Diplomatic tensions between the U.S. and Turkey escalated today, with Turkish Foreign Minister Ahmet Davutoglu lashing out at Washington following recent criticism from U.S. officials:

In an interview broadcast live on private television channel Kanal 24 late on Aug. 21, Davutoğlu said that Erdoğan targeted a mentality in his comments claiming that Israel was behind the military takeover in Egypt. On Aug. 20, Erdoğan had claimed to have evidence that Israel orchestrated the July 3 military takeover that toppled the elected President Mohamed Morsi in Egypt, triggering a strong response from Washington.
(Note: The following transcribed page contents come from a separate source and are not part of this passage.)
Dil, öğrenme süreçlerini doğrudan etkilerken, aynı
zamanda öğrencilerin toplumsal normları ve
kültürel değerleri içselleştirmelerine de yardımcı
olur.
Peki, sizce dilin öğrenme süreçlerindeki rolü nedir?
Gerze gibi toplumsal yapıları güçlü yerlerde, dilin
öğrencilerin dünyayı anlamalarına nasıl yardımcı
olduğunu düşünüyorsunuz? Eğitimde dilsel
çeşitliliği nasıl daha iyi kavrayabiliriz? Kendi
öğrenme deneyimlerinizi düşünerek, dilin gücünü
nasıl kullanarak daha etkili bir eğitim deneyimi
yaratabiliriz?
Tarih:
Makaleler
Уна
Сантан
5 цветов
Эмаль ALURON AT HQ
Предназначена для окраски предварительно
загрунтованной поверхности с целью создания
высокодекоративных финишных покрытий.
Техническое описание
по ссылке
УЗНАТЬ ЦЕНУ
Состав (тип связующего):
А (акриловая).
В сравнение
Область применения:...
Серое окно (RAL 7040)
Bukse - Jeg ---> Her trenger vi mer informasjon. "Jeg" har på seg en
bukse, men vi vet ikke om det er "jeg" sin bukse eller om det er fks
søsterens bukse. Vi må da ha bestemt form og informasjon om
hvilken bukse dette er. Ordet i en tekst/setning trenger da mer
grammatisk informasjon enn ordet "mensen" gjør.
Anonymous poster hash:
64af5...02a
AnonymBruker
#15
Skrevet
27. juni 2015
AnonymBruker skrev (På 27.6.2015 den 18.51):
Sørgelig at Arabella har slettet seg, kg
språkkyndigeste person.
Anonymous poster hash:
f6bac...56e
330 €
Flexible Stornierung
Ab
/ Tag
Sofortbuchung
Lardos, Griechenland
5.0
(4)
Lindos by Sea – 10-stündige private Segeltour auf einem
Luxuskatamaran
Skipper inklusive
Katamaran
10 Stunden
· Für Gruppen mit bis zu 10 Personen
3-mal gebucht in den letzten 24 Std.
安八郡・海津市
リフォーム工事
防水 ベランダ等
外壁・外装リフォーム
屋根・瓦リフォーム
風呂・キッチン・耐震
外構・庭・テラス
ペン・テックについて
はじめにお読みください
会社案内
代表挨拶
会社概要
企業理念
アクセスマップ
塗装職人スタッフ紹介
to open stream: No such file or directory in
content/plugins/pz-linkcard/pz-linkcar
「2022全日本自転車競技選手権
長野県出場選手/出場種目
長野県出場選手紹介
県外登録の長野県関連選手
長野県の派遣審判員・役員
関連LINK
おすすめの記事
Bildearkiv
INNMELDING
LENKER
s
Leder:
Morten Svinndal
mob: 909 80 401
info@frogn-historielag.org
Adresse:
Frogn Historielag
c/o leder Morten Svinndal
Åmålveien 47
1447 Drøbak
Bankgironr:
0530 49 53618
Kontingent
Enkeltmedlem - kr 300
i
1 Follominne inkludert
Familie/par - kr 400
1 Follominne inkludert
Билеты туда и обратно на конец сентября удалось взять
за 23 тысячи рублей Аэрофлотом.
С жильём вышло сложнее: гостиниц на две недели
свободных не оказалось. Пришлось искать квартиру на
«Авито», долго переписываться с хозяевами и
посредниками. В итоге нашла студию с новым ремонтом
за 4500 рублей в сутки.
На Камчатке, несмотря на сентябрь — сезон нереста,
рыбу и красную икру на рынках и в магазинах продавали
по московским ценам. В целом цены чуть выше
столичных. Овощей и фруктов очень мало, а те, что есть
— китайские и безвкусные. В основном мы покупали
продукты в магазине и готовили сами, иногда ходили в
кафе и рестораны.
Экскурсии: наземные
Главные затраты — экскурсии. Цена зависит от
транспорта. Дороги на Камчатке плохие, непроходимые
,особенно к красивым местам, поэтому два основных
White House spokesman Josh Earnest earlier this week criticized a recent speech by Turkish Prime Minister Tayyip Erdogan as “offensive, unsubstantiated, and wrong.” Erdogan had declared, based on a 2011 video of a French-Jewish philosopher that he found online, that Israel had plotted to overthrow former Egyptian President Mohammed Morsi. The White House blasted the conspiracy theory, prompting Davutoglu to declare that Ankara “could not accept [the] condemnation.”

Meanwhile analysts and journalists continued to unpack the significance of Erdogan’s “histrionics” to Turkish foreign policy. Bloomberg columnist Jeffrey Goldberg bluntly described Erdogan as “a semi-unhinged bigot” and suggested that the prime minister’s anti-Semitism was “making him stupid.” The Wall Street Journal contextualized Erdogan’s statements:

Deeply upset by the ousting of its Islamic ally from power in Egypt by General Abdel Fattah Al-Sisi, Mr. Erdogan has struck an increasingly anti-U.S., anti-Western, anti-Semitic and, since Tuesday, also an anti-Arab tone, blaming leaders across the globe for supporting Egypt’s military putsch and failing to support the democratically elected president.

Speaking off-the-record, some analysts also admit that there is an increasing worry over Mr. Erdogan’s worldview, which they say is getting increasingly out of touch with reality.

The result, the outlet suggests, is that “Turkey is becoming increasingly isolated in the Middle East.”